Vol. 79   No.2   June 2014
 Technical note 

      Sugar Solution Induces Clustered Lips

      Plant stomata, are formed by a pair of lip-shaped guard cells, regulate gas exchange and transpiration on the aerial plant body surface. Guard cells are generally surrounded by pavement cells, that is, there are very few guard cell pairs in direct contact with one another. The spatial pattern of the leaf epidermal development is known as the ‘one-cell spacing rule’ (Sachs 1991). Recently, we found that immersing hydroponic cultures in sucrose solution induced abnormally clustered stomata in cotyledons of Arabidopsis seedlings. A stomatal lineage marker line E1627, in which stomatal lineage cells are specific labeled by GFP (Gardner et al. 2009), showed that the sugar solution treatment perturbed the guard cell fate.
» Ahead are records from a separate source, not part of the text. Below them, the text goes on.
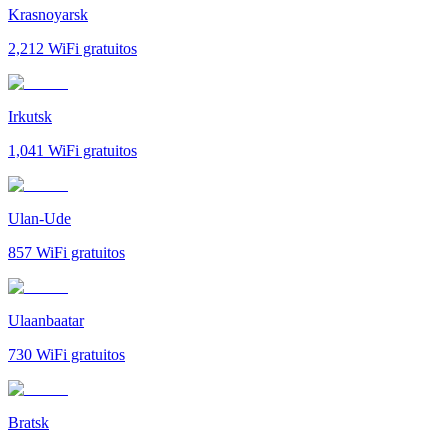
Krasnoyarsk
2,212
WiFi gratuitos
Irkutsk
1,041
WiFi gratuitos
Ulan-Ude
857
WiFi gratuitos
Ulaanbaatar
730
WiFi gratuitos
Bratsk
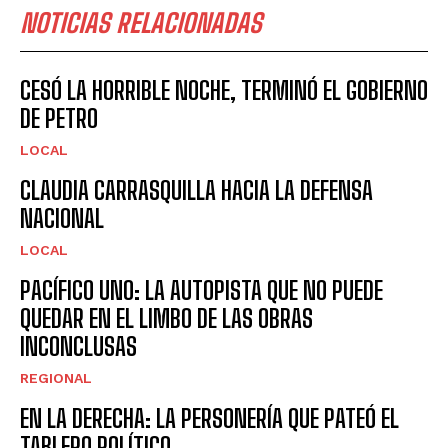
NOTICIAS RELACIONADAS
CESÓ LA HORRIBLE NOCHE, TERMINÓ EL GOBIERNO
DE PETRO
LOCAL
CLAUDIA CARRASQUILLA HACIA LA DEFENSA
NACIONAL
LOCAL
PACÍFICO UNO: LA AUTOPISTA QUE NO PUEDE
QUEDAR EN EL LIMBO DE LAS OBRAS
INCONCLUSAS
REGIONAL
EN LA DERECHA: LA PERSONERÍA QUE PATEÓ EL
TABLERO POLÍTICO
Our finding would be helpful to investigate stomatal distributional patterning during plant stomatal development, with a very simple experimental procedure.
     Cover figure showed cotyledon leaf epidermis of E1627 that was grown in 1/2 Murashige?Skoog media solution (pH 5.8) supplemented without- (left) or with 1% sucrose (right), and stained with 32 μM fluorescent dye FM4-64 to visualize plasma membranes with a confocal laser scanning microscopy. Please refer to the original report article by Akita K., Hasezawa S., and Higaki T. 2013. PLoS ONE 8: e72456.